By: Rachel Weinberg-Rue,

Just this week, on March 19, 2018, the Supreme Court of the United States rejected a request from Pennsylvania Republicans to block a new Pennsylvania congressional district map created to combat partisan gerrymandering.[1] GOP leaders in Pennsylvania’s state House and Senate sought to block the new maps which were released by The Pennsylvania Supreme Court after it ruled in January that the previous maps had been unconstitutionally gerrymandered.[2] The Pennsylvania Supreme Court held that the previous congressional map from 2011 violated the Constitution because the map diluted the votes of Democrats. [3]Justice Debra McCloskey Todd noted that because elections should be free and equal, it is “axiomatic that a diluted vote is not an equal vote.”[4]
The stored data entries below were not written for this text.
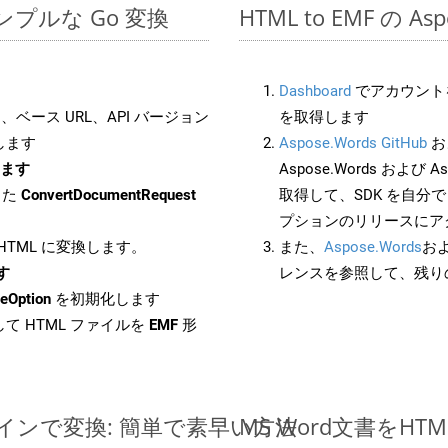
でのシンプルな Go 変換
HTML to EMF の A
Dashboard
でアカウントを
ベース URL、API バージョン
を取得します
します
Aspose.Words GitHub
お
します
Aspose.Words および As
した
ConvertDocumentRequest
取得して、SDK を自分
プションのリリースにア
 HTML に変換します。
また、
Aspose.Words
お
す
レンスを参照して、残り
eOption
を初期化します
て HTML ファイルを
EMF
形
ラインで変換: 簡単で素早い方法
MS Word文書を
This case is not just notable for its role in state and national politics. It is also notable for the smart use of technology used to provide evidence of gerrymandering that has never been used before in such cases. Historically, gerrymandering cases have been difficult to bring because they are hard to prove. This Pennsylvania case has shown that mathematical metrics and data can be used as concrete evidence of partisan gerrymandering.[5] For example, Carnegie Mellon mathematician, Wes Pegden, developed a computer program to show that the Pennsylvania map was drawn with partisan intent.[6]

Pegden’s program began with using the current Pennsylvania map.[7] The program then made tiny changes to the existing map to create 1 trillion slightly different maps, drawing possible districts that a court would accept (districts that are contiguous, reasonably shaped, and that have similar population sizes).[8] Pegden then analyzed the partisan slant of each new map using a metric known as the median versus mean test.[9] In the end, Pegden found that the 2011 Pennsylvania map involved in the case exhibited more partisan bias than 99.9% of all of the computer generated maps that he tested.[10] In other words, he found that making even the smallest changes in any direction to the existing map would take away the partisan advantage.[11]

Until now, researchers weren’t able to find a good system that used random maps to compare to gerrymandered maps, but thanks for Pegden’s theorem, this has become possible.[12]

Pegden was not the only expert to contribute to the evidence in the case. Christopher Warshaw, a political scientist at George Washington University provided mathematically derived data to show that the partisan map actually impacted representation in Pennsylvania’s Congress.[13] Jowei Chen, a political scientist at the University of Michigan, Ann Arbor, also provided simulated data using a different statistical method that backed up Pegden’s data.[14]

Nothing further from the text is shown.